When I lived in Hong Kong, there was a small English style pub I used to visit. There was only one bathroom in the pub, inside which was a toilet and a urinal separated by a curtain. There was no lock on the main bathroom door. Once I had just ducked into the toilet when the door swung wide and some guy walked in to use the urinal on the other side of the curtain beside me. I couldn’t do it. I stood up, zipped up, and left. Behind me, the man apologized profusely through the door insisting that we could somehow work it out between us. I don’t mind, he kept repeating. Come back!
He is now facing the back of the sauna. With arms raised, he bends his torso right then left. If I raised my left arm, my fingers would leave a trail through the sweat up his side. The closed door beckons me. He is slowly rolling his shoulders now and commencing pranayama. In my peripheral vision I watch as he fills his abdomen, then lungs; then he empties his lungs, then abdomen. He does this eleven times.
I am confused. I want to leave, but I no longer know how to do so gracefully. Clearly he has a regimen. From the looks of his slick and hollowed-out face, I estimate he has been in the sauna for at least three hours. If I leave now, he will understand. He will know it is not simply because I was made to feel uncomfortable or because he has detracted from my own karma with his practice. I may not have ridden it out to the lengths of, say, a Libertarian, but maybe at least to that of a Democrat. It would be all right. We have an African American president. I have simply had enough of the sauna. I will leave at the final emptying of his abdomen so as not to interrupt his Nirvana.

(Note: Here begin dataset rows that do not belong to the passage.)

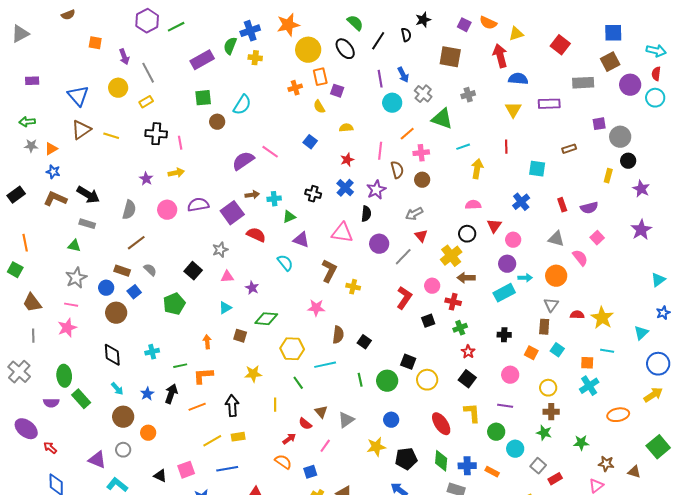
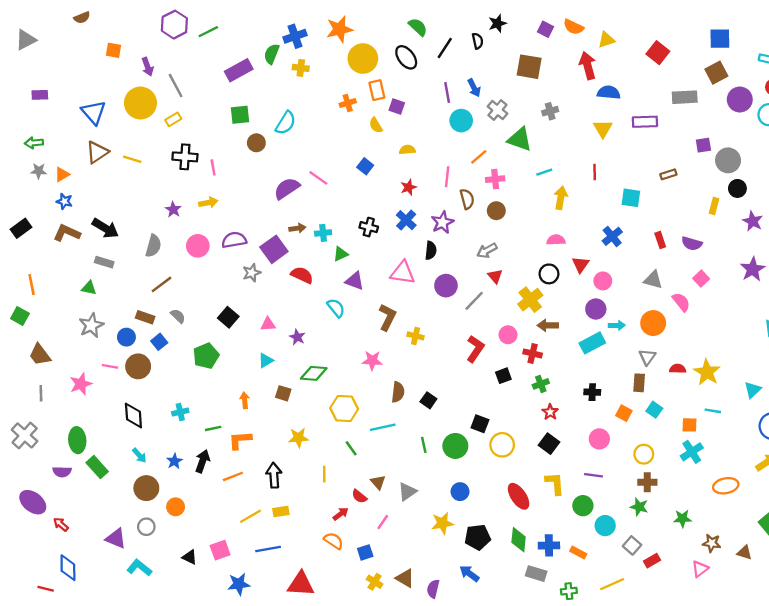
yellow circle: (118, 88) -> (140, 103), size x1.4
purple semicircle: (589, 208) -> (692, 243), turned 30
gray star: (220, 250) -> (252, 273), moved
pink line: (71, 305) -> (110, 366), moved

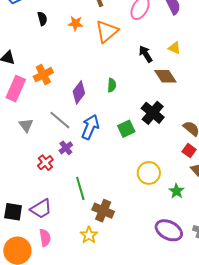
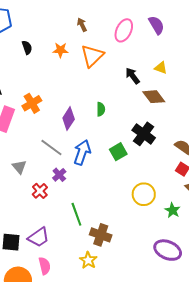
gray triangle: (26, 125) -> (19, 167), moved

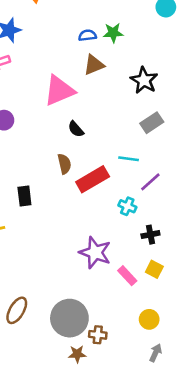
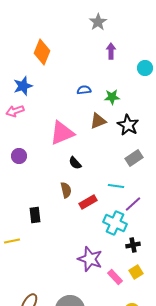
green star: (113, 33) -> (112, 97), moved
brown triangle: (94, 65) -> (98, 121), moved
red rectangle: (93, 179) -> (88, 202), size x0.7
cyan cross: (127, 206) -> (115, 223), size x1.6
yellow square: (154, 269) -> (136, 272), turned 32

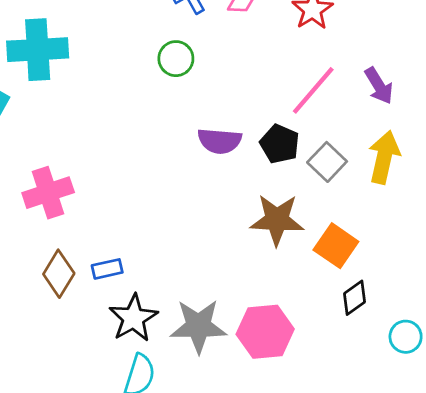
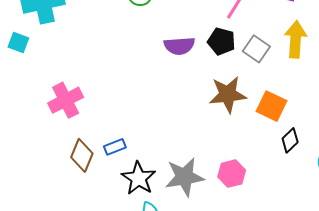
pink hexagon: (265, 332) -> (232, 174), size x0.7

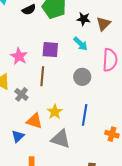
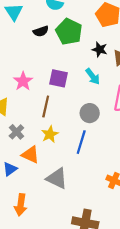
gray cross: (21, 94) -> (16, 132), moved
yellow star: (55, 112) -> (50, 134), moved
blue line: (85, 115) -> (81, 142), moved

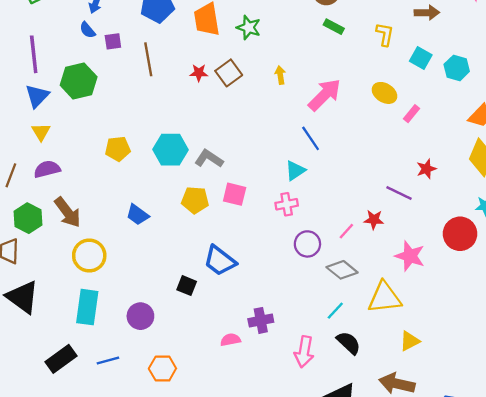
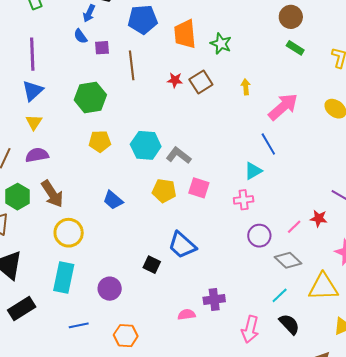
green hexagon: (79, 81) -> (90, 97), moved
black rectangle: (61, 359) -> (22, 308), moved

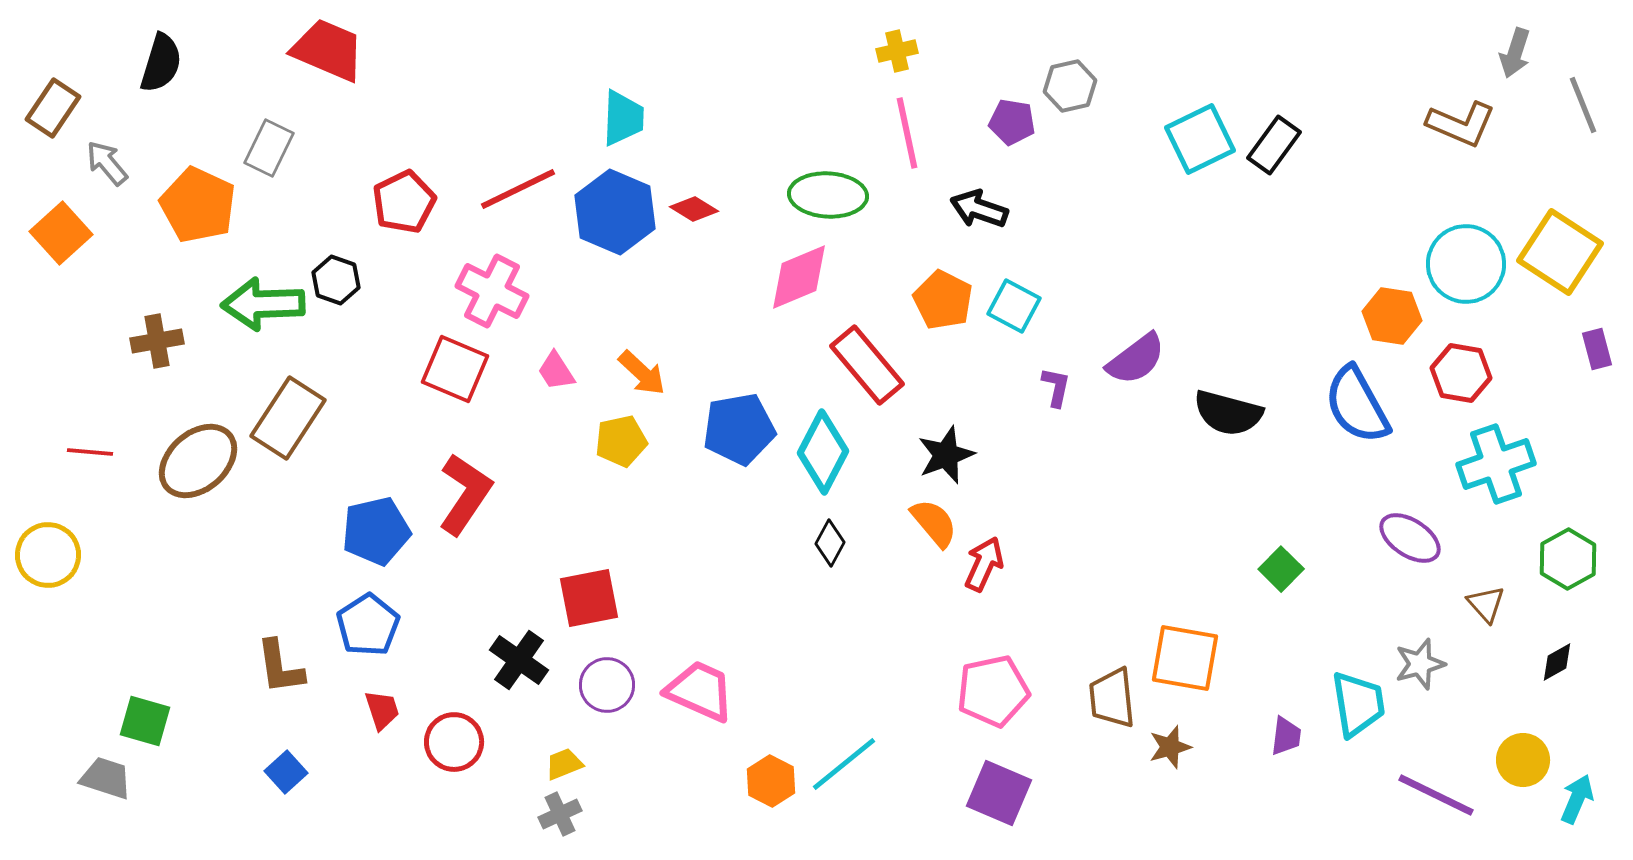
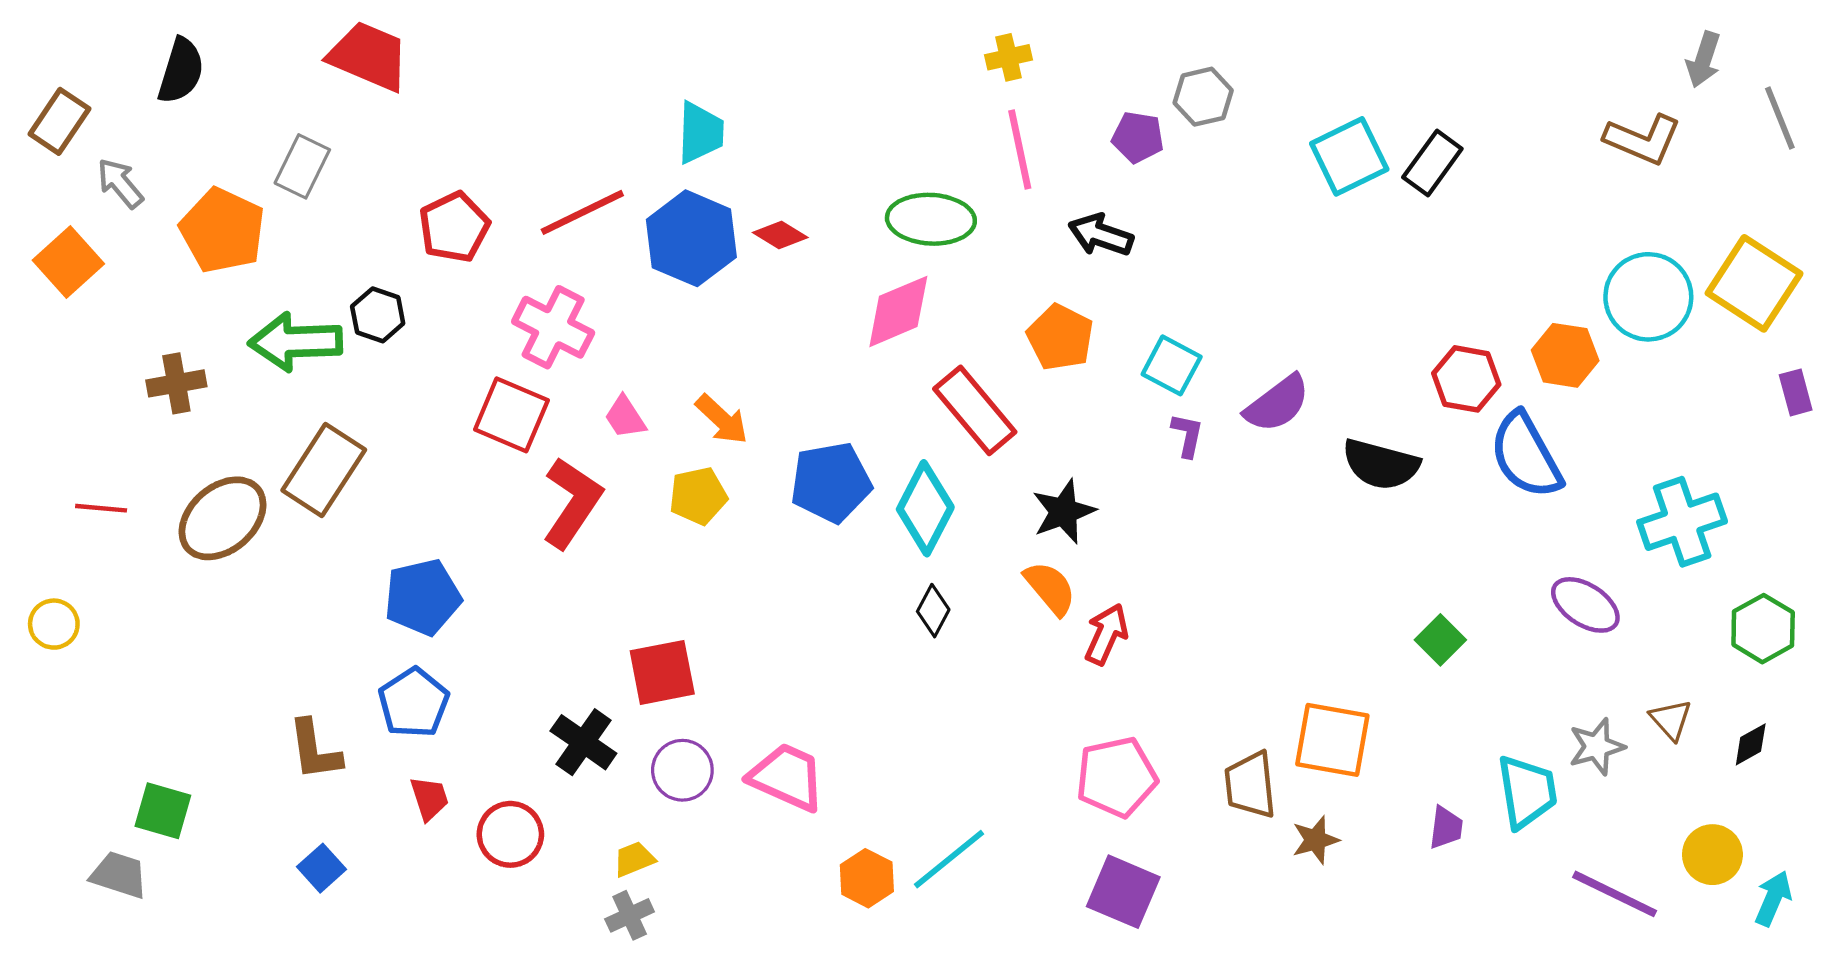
cyan square: (1014, 306) -> (1172, 365), moved
red hexagon: (1461, 373) -> (1466, 379), moved
red L-shape: (465, 494) -> (572, 503), moved
yellow circle: (48, 555) -> (54, 624), size x0.7
brown triangle: (1486, 604) -> (1671, 720), moved

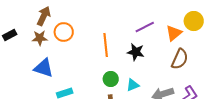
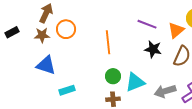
purple line: (145, 27) -> (147, 24), turned 48
black star: (136, 52) -> (153, 49), moved
cyan triangle: (133, 85) -> (135, 82), size x1.5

Without warning, he begins to make sharp, even bursts with his nose. I turn to look and see that his forehead is slightly bent forward and his eyes are closed. He increases in tempo until he is performing nearly three breaths per second. I have missed my opportunity. I wait for him to finish this respiratory miracle in the midst of the oppressive heat. My head is swirling now, having mastered nearly four whole minutes in the sauna of the North Boulder Rec Center. I wait for a pause in which to make my exit. But the pause doesn’t come. When he finishes his Breath of Fire, he pitches forward and umbrellas his Jesus hair over his toes. He groans with pleasure.
Not enlightened, I realize then. Asshole.
The thought alights on my shoulders like a lotus petal caught and fallen in the morning breeze. I can not believe I did not see it earlier. He wants me to leave. The entire time he has been trying to make me uncomfortable so that he can be alone. So that he can have the sauna of the North Boulder Rec Center all to himself. Right on cue, he begins gyrating his hips in slow, large circles with his head now thrown back to get a better look at eternity through the planks in the ceiling.
I hold my eyelids open with effort and watch him as he stirs the heat slowly with his kundalini. Suddenly he stops and looks my way. I look back at the door.
All this time I have been secretly admiring his lack of ego—his ability to break the social mores of the sauna-elevator classification—when in reality he is trying to drive me out of the sauna. His sauna.
I continue to stare at the door as his egoless ego bores a prana-shaped hole into my psyche. He has declared war.
It is enough. All at once, I give in to the heat and let my eyelids fall like a tankini over a stretched out stomach. I lean my head back against the wall for support—for when the unconsciousness will soon overtake me—and smile, just as somewhere in the background, the elevator musak switches tunes to that of a desperate om.